#### Information given

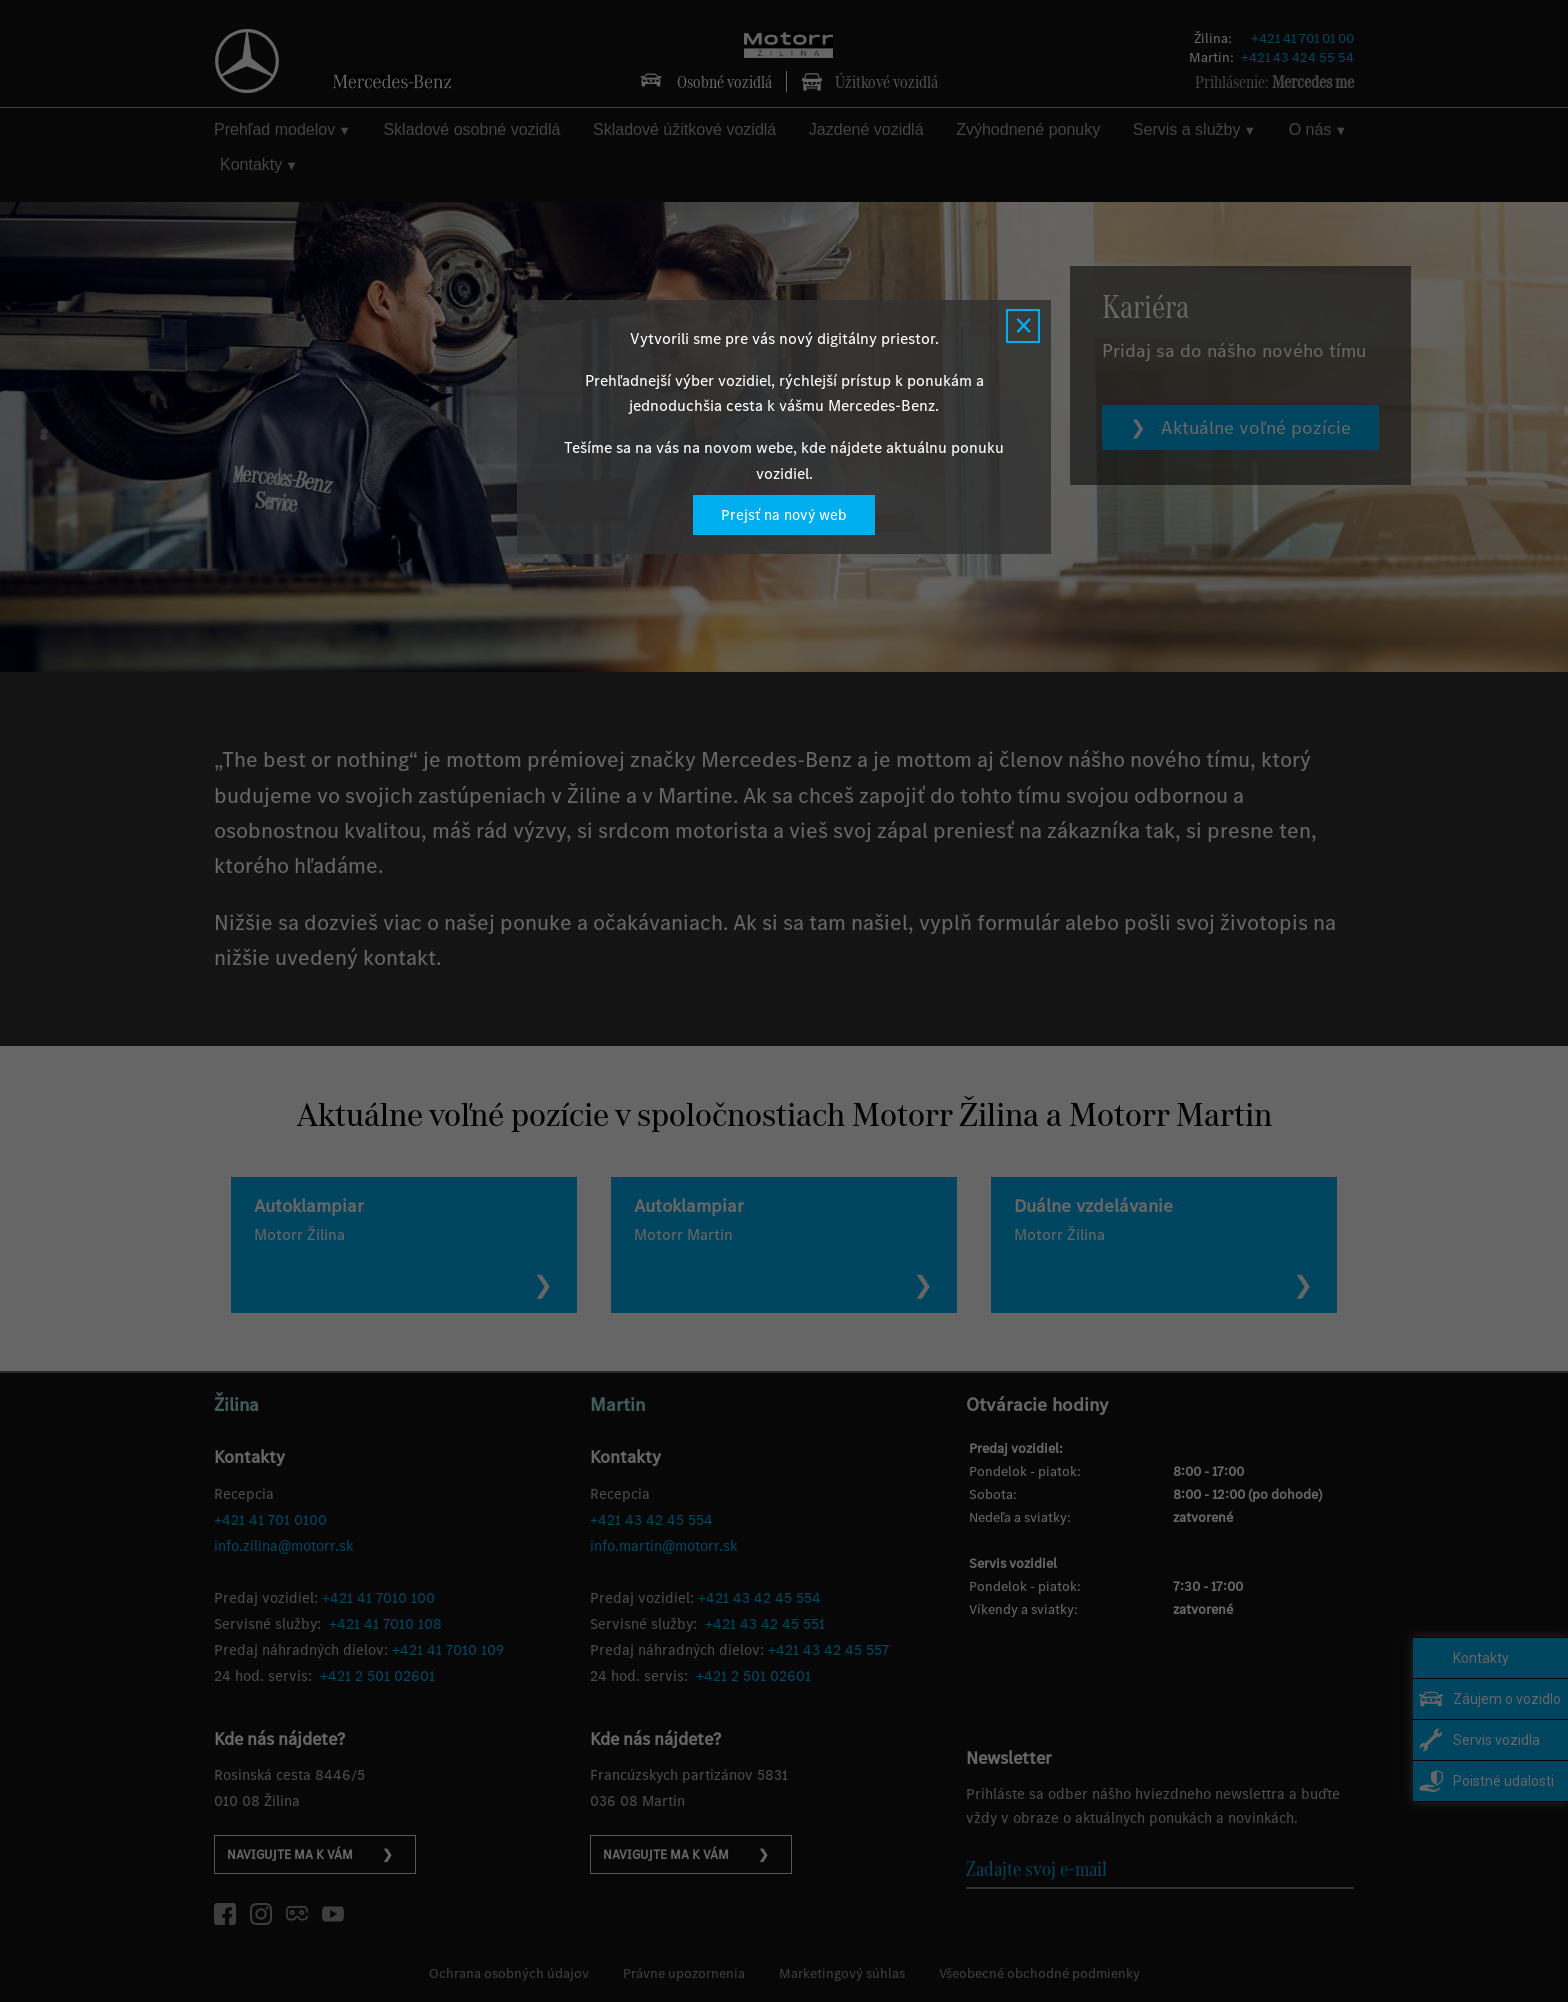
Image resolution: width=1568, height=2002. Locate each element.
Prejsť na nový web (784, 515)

########
#### Information given

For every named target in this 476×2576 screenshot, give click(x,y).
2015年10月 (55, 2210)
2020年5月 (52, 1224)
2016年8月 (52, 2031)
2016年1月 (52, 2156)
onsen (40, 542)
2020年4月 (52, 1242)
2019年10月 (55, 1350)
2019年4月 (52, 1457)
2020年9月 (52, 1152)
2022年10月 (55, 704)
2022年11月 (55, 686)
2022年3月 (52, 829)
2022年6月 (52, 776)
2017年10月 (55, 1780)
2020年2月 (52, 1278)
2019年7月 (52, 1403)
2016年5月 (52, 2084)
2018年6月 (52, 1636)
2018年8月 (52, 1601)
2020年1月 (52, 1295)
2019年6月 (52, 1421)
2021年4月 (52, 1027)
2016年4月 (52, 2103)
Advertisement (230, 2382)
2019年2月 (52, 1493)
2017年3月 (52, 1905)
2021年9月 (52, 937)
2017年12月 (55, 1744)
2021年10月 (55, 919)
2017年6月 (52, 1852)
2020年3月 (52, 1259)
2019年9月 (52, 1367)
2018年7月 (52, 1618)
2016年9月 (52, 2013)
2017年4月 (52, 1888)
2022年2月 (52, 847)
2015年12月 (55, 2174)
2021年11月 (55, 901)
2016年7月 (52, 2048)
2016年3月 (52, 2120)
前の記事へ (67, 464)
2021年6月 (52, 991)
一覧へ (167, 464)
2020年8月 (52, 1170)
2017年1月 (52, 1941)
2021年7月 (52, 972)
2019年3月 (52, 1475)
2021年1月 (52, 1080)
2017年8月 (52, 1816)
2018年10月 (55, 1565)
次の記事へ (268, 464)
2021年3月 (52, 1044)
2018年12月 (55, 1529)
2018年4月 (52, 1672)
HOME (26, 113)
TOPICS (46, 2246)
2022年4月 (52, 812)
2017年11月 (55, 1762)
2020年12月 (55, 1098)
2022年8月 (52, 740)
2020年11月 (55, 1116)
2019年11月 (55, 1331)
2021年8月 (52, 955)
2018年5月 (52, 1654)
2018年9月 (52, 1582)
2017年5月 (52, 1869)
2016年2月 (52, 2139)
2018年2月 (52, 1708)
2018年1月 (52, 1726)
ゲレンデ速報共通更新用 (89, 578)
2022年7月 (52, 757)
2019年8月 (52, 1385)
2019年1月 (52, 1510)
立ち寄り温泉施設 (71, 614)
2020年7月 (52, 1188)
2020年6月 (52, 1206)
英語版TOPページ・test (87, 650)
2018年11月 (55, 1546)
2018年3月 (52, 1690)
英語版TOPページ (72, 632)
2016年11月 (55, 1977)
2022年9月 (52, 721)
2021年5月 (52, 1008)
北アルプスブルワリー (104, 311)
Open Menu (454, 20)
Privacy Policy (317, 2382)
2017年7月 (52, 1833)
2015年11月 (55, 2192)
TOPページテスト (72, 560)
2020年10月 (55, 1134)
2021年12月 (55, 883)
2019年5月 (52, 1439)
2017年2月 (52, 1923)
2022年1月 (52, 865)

########

Please give back exactly the lines of this listing beginning at the line with "TOPICS (46, 2246)" and ending with the line with "2022年1月 (52, 865)", both included, and nothing else.

Response:
TOPICS (46, 2246)
2022年4月 (52, 812)
2017年11月 (55, 1762)
2020年12月 (55, 1098)
2022年8月 (52, 740)
2020年11月 (55, 1116)
2019年11月 (55, 1331)
2021年8月 (52, 955)
2018年5月 (52, 1654)
2018年9月 (52, 1582)
2017年5月 (52, 1869)
2016年2月 (52, 2139)
2018年2月 (52, 1708)
2018年1月 (52, 1726)
ゲレンデ速報共通更新用 (89, 578)
2022年7月 (52, 757)
2019年8月 (52, 1385)
2019年1月 (52, 1510)
立ち寄り温泉施設 (71, 614)
2020年7月 (52, 1188)
2020年6月 (52, 1206)
英語版TOPページ・test (87, 650)
2018年11月 (55, 1546)
2018年3月 (52, 1690)
英語版TOPページ (72, 632)
2016年11月 (55, 1977)
2022年9月 (52, 721)
2021年5月 (52, 1008)
北アルプスブルワリー (104, 311)
Open Menu (454, 20)
Privacy Policy (317, 2382)
2017年7月 (52, 1833)
2015年11月 (55, 2192)
TOPページテスト (72, 560)
2020年10月 (55, 1134)
2021年12月 (55, 883)
2019年5月 (52, 1439)
2017年2月 (52, 1923)
2022年1月 (52, 865)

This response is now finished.